Tell Me I’m Worthless

Alison Rumfitt. Nightfire, $17.95 trade paper (272p) ISBN 978-1-250-86623-3
Rumfitt’s sharp and uncompromising debut explores queer identity, trauma, and the damage people cause one another amid an increasingly fascist society. Alice is a transgender camgirl in modern-day Britain whose life has grown ever more hopeless and claustrophobic after an incident at a haunted house three years before the start of the book.
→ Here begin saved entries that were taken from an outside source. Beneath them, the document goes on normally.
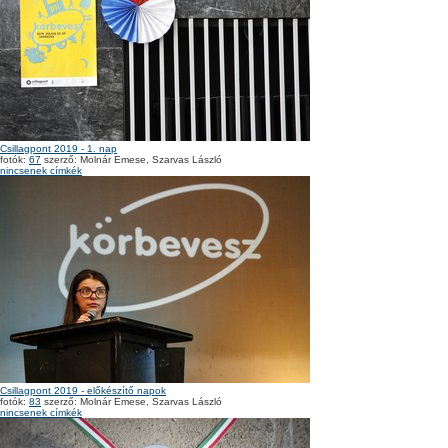
Csillagpont 2019 - 1. nap
fotók:
67
szerző: Molnár Emese, Szarvas László
nincsenek címkék
Csillagpont 2019 - előkészítő napok
fotók:
83
szerző: Molnár Emese, Szarvas László
nincsenek címkék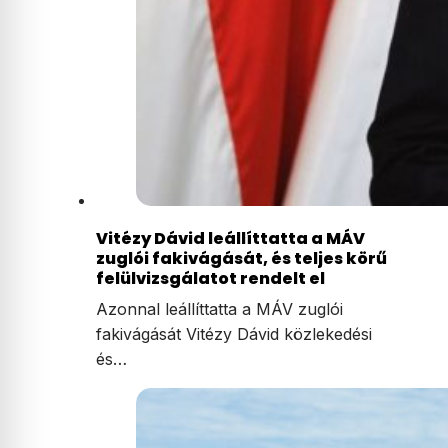
Vitézy Dávid leállíttatta a MÁV
zuglói fakivágását, és teljes körű
felülvizsgálatot rendelt el
Azonnal leállíttatta a MÁV zuglói
fakivágását Vitézy Dávid közlekedési
és…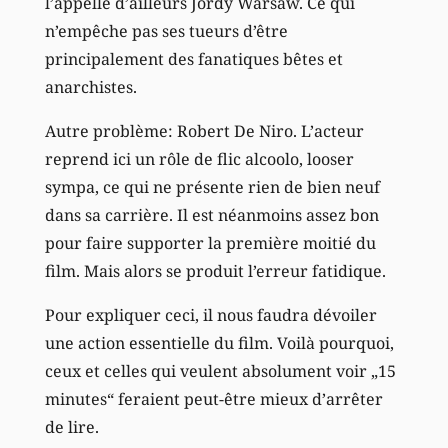
l’appelle d’ailleurs Jordy Warsaw. Ce qui
n’empêche pas ses tueurs d’être
principalement des fanatiques bêtes et
anarchistes.
Autre problème: Robert De Niro. L’acteur
reprend ici un rôle de flic alcoolo, looser
sympa, ce qui ne présente rien de bien neuf
dans sa carrière. Il est néanmoins assez bon
pour faire supporter la première moitié du
film. Mais alors se produit l’erreur fatidique.
Pour expliquer ceci, il nous faudra dévoiler
une action essentielle du film. Voilà pourquoi,
ceux et celles qui veulent absolument voir „15
minutes“ feraient peut-être mieux d’arrêter
de lire.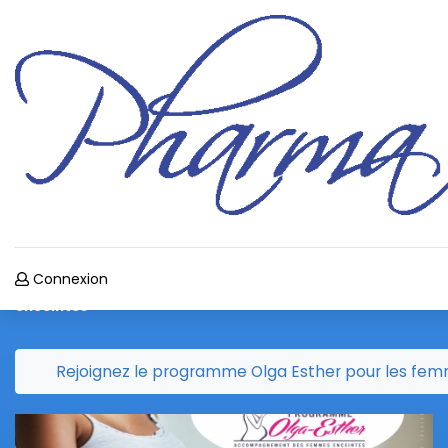
Programme OLGA-ESTHER
Connexion
Rejoignez le programme Olga Esther pour les femmes
enceintes
Rejoignez le programme Olga Esther pour les fe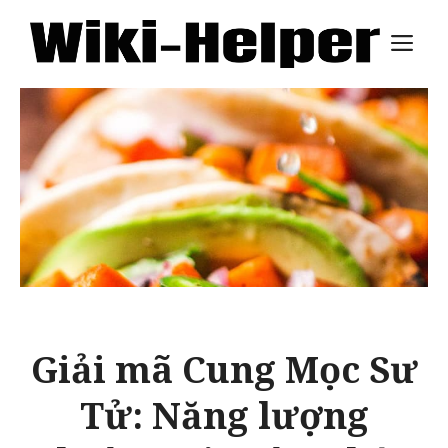
Skip
M
to
content
Giải mã Cung Mọc Sư
Tử: Năng lượng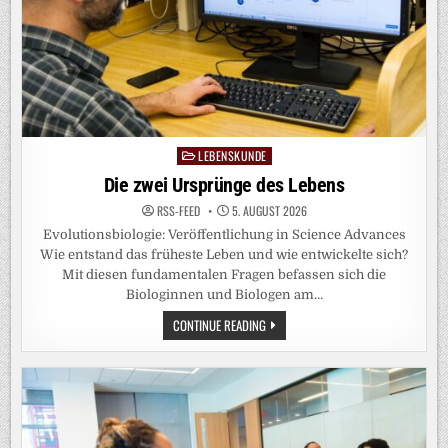
LEBENSKUNDE
Posted
in
Die zwei Ursprünge des Lebens
RSS-FEED
5. AUGUST 2026
Evolutionsbiologie: Veröffentlichung in Science Advances
Wie entstand das früheste Leben und wie entwickelte sich?
Mit diesen fundamentalen Fragen befassen sich die
Biologinnen und Biologen am…
DIE
CONTINUE READING
ZWEI
URSPRÜNGE
DES
LEBENS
The horrific experience—which Alice shared with her former friends Ila, who’s since become wildly transphobic, and Hannah, who went into the house and never came out—has left Alice haunted by a pervasive, malevolent force that occasionally manifests itself as the racist lead singer of an ’80s pop band. When Ila contacts her again to suggest returning to the house and so closing the circle on their mutual trauma, Alice agrees—but will facing their fears really be enough to give the women their closure and push them toward forgiveness? Rumfitt swings for the fences with this inventive take on the haunted house novel, and she succeeds, maintaining the emotional core of the story even amid outrageous gore and graphic sexual violence. The impact of each escalating horror always lands in the reader’s heart, even if it first takes a detour through the stomach. Rumfitt has points to make but she manages to narrowly avoid didacticism, tying the many elements of this powerful horror story together in an impressive ending that offers no easy answers. The result is a triumph of transgressive queer horror. (Jan.)